### [Exercise aim]
Each line from the one containing "растения, которые не" to the end of the listing below must be retyped exactly, with no line left out and none added.

### [Data supplied]
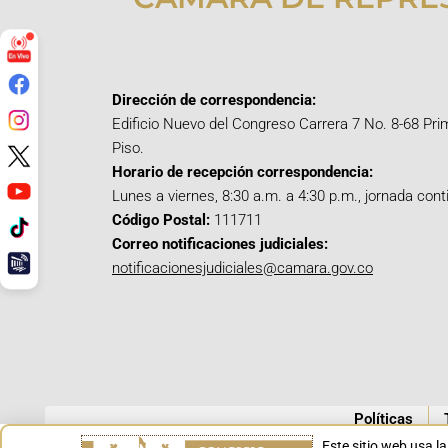
Dirección de correspondencia:
Edificio Nuevo del Congreso Carrera 7 No. 8-68 Pri
Piso.
Horario de recepción correspondencia:
Lunes a viernes, 8:30 a.m. a 4:30 p.m., jornada cont
Código Postal:
111711
Correo notificaciones judiciales:
notificacionesjudiciales@camara.gov.co
Políticas
Este sitio web usa l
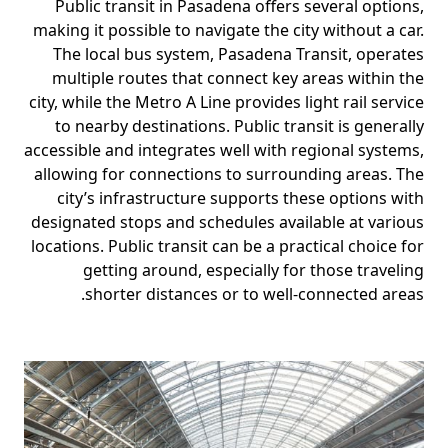
Public transit in Pasadena offers several options,
making it possible to navigate the city without a car.
The local bus system, Pasadena Transit, operates
multiple routes that connect key areas within the
city, while the Metro A Line provides light rail service
to nearby destinations. Public transit is generally
accessible and integrates well with regional systems,
allowing for connections to surrounding areas. The
city’s infrastructure supports these options with
designated stops and schedules available at various
locations. Public transit can be a practical choice for
getting around, especially for those traveling
shorter distances or to well-connected areas.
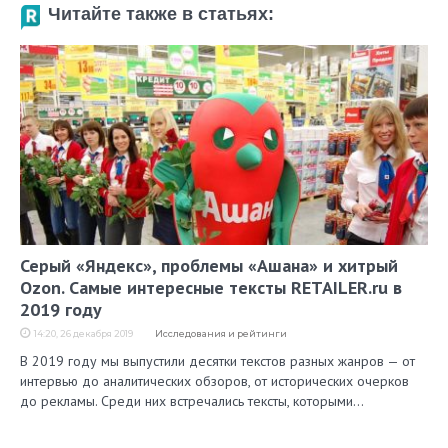
Читайте также в статьях:
Серый «Яндекс», проблемы «Ашана» и хитрый
Ozon. Самые интересные тексты RETAILER.ru в
2019 году
14:20, 26 декабря 2019
Исследования и рейтинги
В 2019 году мы выпустили десятки текстов разных жанров — от
интервью до аналитических обзоров, от исторических очерков
до рекламы. Среди них встречались тексты, которыми…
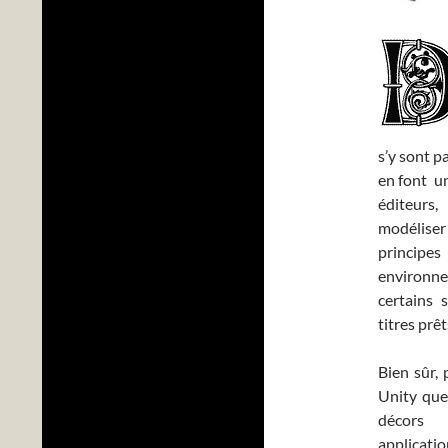
s’y sont p
en font un
éditeurs
modélis
principes
environn
certains s
titres prêt
Bien sûr, 
Unity que 
décors 
applicatio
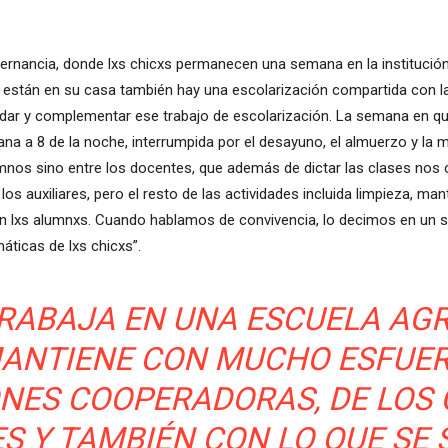
ernancia, donde lxs chicxs permanecen una semana en la institució
stán en su casa también hay una escolarización compartida con las
dar y complementar ese trabajo de escolarización. La semana en qu
na a 8 de la noche, interrumpida por el desayuno, el almuerzo y la 
mnos sino entre los docentes, que además de dictar las clases no
los auxiliares, pero el resto de las actividades incluida limpieza, ma
n lxs alumnxs. Cuando hablamos de convivencia, lo decimos en un se
ticas de lxs chicxs”.
TRABAJA EN UNA ESCUELA AGR
MANTIENE CON MUCHO ESFUER
NES COOPERADORAS, DE LOS
S Y TAMBIÉN CON LO QUE SE 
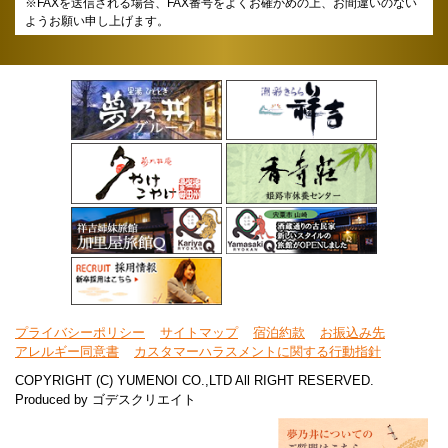
※FAXを送信される場合、FAX番号をよくお確かめの上、お間違いのない
ようお願い申し上げます。
プライバシーポリシー
サイトマップ
宿泊約款
お振込み先
アレルギー同意書
カスタマーハラスメントに関する行動指針
COPYRIGHT (C) YUMENOI CO.,LTD All RIGHT RESERVED.
Produced by
ゴデスクリエイト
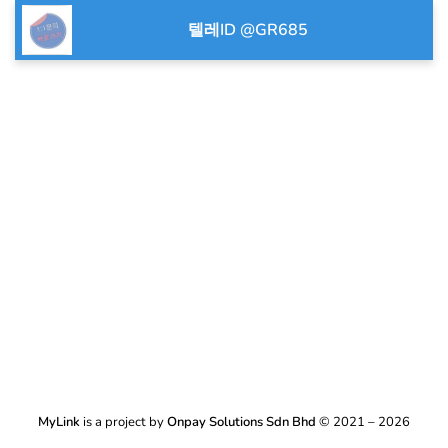
텔레ID @GR685
MyLink
is a project by
Onpay Solutions Sdn Bhd
© 2021 – 2026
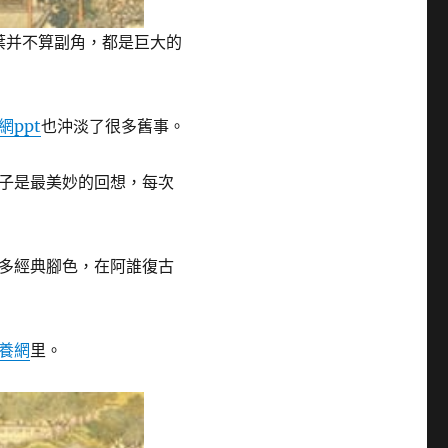
葉并不算副角，都是巨大的
網ppt
也沖淡了很多舊事。
子是最美妙的回想，每次
多經典腳色，在阿誰復古
養網
里。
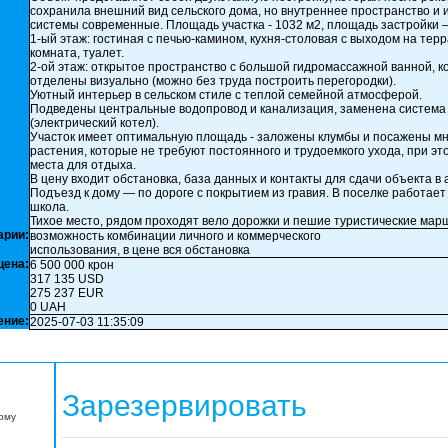
сохранила внешний вид сельского дома, но внутреннее пространство и
системы современные. Площадь участка - 1032 м2, площадь застройки –
1-ый этаж: гостиная с печью-камином, кухня-столовая с выходом на терр
комната, туалет.
2-ой этаж: открытое пространство с большой гидромассажной ванной, 
отделены визуально (можно без труда построить перегородки).
Уютный интерьер в сельском стиле с теплой семейной атмосферой.
Подведены центральные водопровод и канализация, заменена система
(электрический котел).
Участок имеет оптимальную площадь - заложены клумбы и посажены м
растения, которые не требуют постоянного и трудоемкого ухода, при эт
места для отдыха.
В цену входит обстановка, база данных и контакты для сдачи объекта в 
Подъезд к дому — по дороге с покрытием из гравия. В поселке работает 
школа.
Тихое место, рядом проходят вело дорожки и пешие туристические мар
арии:
возможность комбинации личного и коммерческого
использования, в цене вся обстановка
цена:
6 500 000 крон
317 135 USD
275 237 EUR
0 UAH
ение:
2025-07-03 11:35:09
Зарезервировать
орму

### [Task output]
растения, которые не требуют постоянного и трудоемкого ухода, при эт
места для отдыха.
В цену входит обстановка, база данных и контакты для сдачи объекта в 
Подъезд к дому — по дороге с покрытием из гравия. В поселке работает 
школа.
Тихое место, рядом проходят вело дорожки и пешие туристические мар
арии:
возможность комбинации личного и коммерческого
использования, в цене вся обстановка
цена:
6 500 000 крон
317 135 USD
275 237 EUR
0 UAH
ение:
2025-07-03 11:35:09
Зарезервировать
орму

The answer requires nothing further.